<<<<
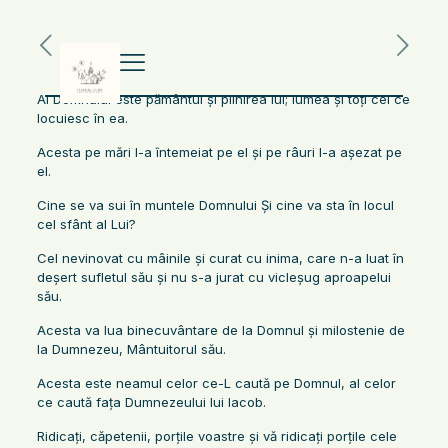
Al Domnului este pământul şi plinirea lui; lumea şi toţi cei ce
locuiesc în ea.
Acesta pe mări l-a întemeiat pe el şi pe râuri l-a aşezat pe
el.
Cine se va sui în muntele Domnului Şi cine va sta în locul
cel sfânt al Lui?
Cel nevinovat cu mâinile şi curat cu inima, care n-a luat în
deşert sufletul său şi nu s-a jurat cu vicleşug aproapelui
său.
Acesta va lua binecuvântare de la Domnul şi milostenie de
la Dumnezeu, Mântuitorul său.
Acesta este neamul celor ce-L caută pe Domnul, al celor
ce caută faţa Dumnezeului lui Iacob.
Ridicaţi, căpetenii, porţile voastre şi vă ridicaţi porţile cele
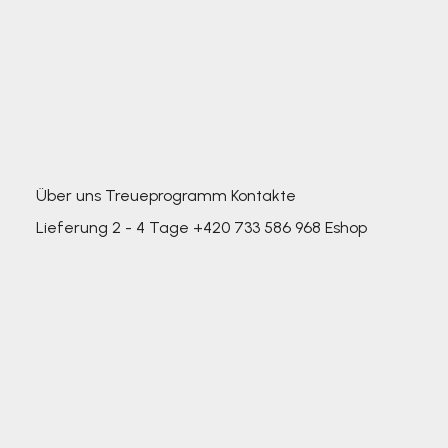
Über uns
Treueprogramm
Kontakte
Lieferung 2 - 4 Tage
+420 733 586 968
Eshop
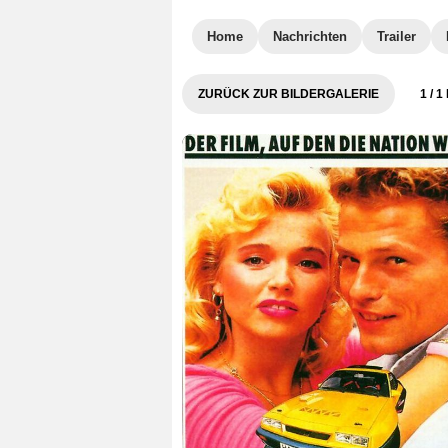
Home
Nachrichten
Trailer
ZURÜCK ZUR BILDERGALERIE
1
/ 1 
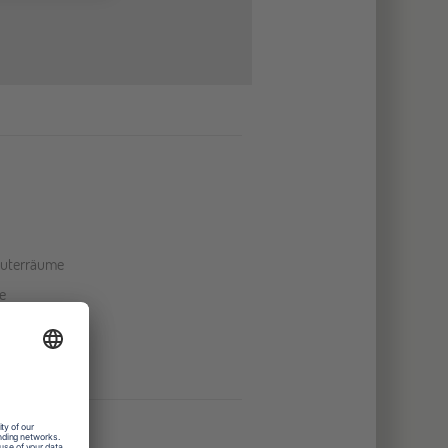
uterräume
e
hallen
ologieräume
>>>>
> _Task prompt_: The lines you return should be those above that contain the word "Acesta", every one of them.

> _Answer_:
Acesta pe mări l-a întemeiat pe el şi pe râuri l-a aşezat pe
Acesta va lua binecuvântare de la Domnul şi milostenie de
Acesta este neamul celor ce-L caută pe Domnul, al celor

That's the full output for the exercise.